This program is key to two of the five strategies of the City's Climate Action Plan: energy efficient buildings and clean and renewable energy.
- One of the by-products of the wastewater treatment process is methane gas, which is collected at the Point Loma Wastewater Treatment Plant. The methane fuels two continuously running generators that can each produce up to 2,235 kilowatts of electricity. Using the methane produced on site, the Point Loma plant has not only become energy self-sufficient, it is also able to put excess power it generates to the utility energy grid and receive credits on other Public Utilities selected facilities energy bills. Thermal energy produced by the generators is used to heat the plant’s digesters. In addition, through a public-private partnership excess digester gas from the plant is treated to natural gas standard and injected into utility natural gas pipeline for other use. This was the first biogas cleaning and injecting project into utility pipeline in the state of California.

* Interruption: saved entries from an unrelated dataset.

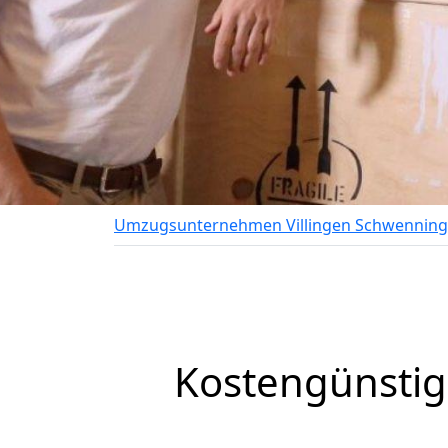
Umzugsunternehmen Villingen Schwennin
Kostengünstig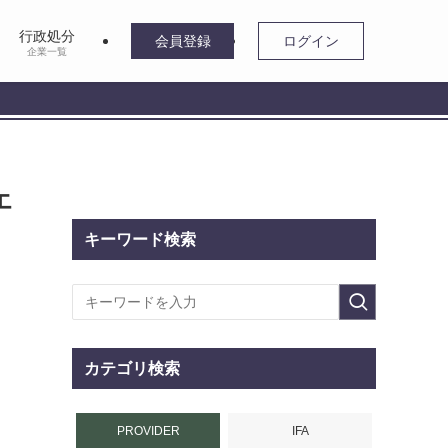
行政処分
会員登録
ログイン
企業一覧
エ
キーワード検索
カテゴリ検索
PROVIDER
IFA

- Methane is also a by-product produced in the digesters at the Metropolitan Biosolids Center. Through public-private partnership, methane produced by the digesters and from the adjacent Miramar Landfill is converted to electricity, which is used to run the facility. Thermal energy produced by the generators is used to heat the plant and its digesters. On average, the Metropolitan Biosolids Center can produce 6,400 kilowatts through cogeneration and uses about 50% of that for its operations.

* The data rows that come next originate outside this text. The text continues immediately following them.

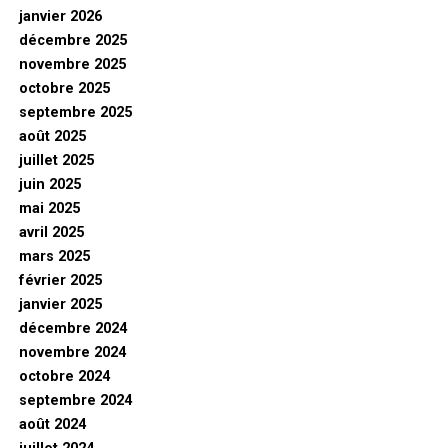
janvier 2026
décembre 2025
novembre 2025
octobre 2025
septembre 2025
août 2025
juillet 2025
juin 2025
mai 2025
avril 2025
mars 2025
février 2025
janvier 2025
décembre 2024
novembre 2024
octobre 2024
septembre 2024
août 2024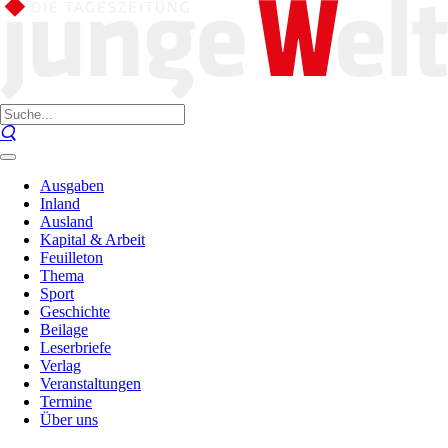
Ausgaben
Inland
Ausland
Kapital & Arbeit
Feuilleton
Thema
Sport
Geschichte
Beilage
Leserbriefe
Verlag
Veranstaltungen
Termine
Über uns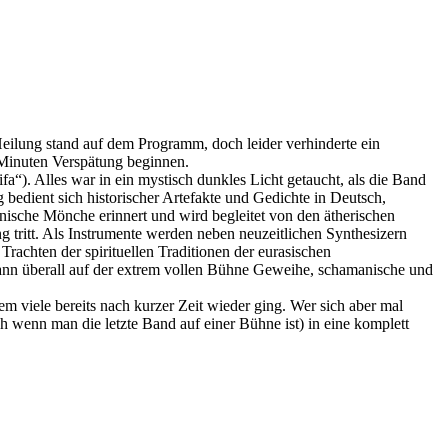
ilung stand auf dem Programm, doch leider verhinderte ein
Minuten Verspätung beginnen.
fa“). Alles war in ein mystisch dunkles Licht getaucht, als die Band
 bedient sich historischer Artefakte und Gedichte in Deutsch,
anische Mönche erinnert und wird begleitet von den ätherischen
g tritt. Als Instrumente werden neben neuzeitlichen Synthesizern
achten der spirituellen Traditionen der eurasischen
dann überall auf der extrem vollen Bühne Geweihe, schamanische und
m viele bereits nach kurzer Zeit wieder ging. Wer sich aber mal
ch wenn man die letzte Band auf einer Bühne ist) in eine komplett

- A similar facility at the North City Water Reclamation Plant uses methane piped from the Miramar Landfill. On average, the North City plant produces approximately 5,000 kilowatts and uses more than 75% of that for its operations. Excess power produced is put on to the electrical grid for monetary credits on utility bills at other facilities.
Photovoltaic solar power systems are connected to several Public Utilities facilities, including:
- Alvarado Water Treatment Plant, with a 950 kilowatts privatized system producing 1.45 million kilowatt-hours annually;
- Bayview Reservoir and Water Pump Station, with a 160 kilowatt (AC) system producing 308,000 kilowatt-hours annually;
- Metropolitan Operations Center III, with a 30 kilowatt (AC) rooftop system producing 46,000 kilowatt-hours annually;
- Metropolitan Operations Center IV Carport Solar, with a 394 kilowatt (AC) system producing 553,000 kilowatt-hours annually;
- Otay Water Treatment Plant, with an 800 kilowatt (AC) system producing 1.5 million kilowatt-hours annually.
These solar panels convert sunlight to electricity and help provide the facilities’ energy needs.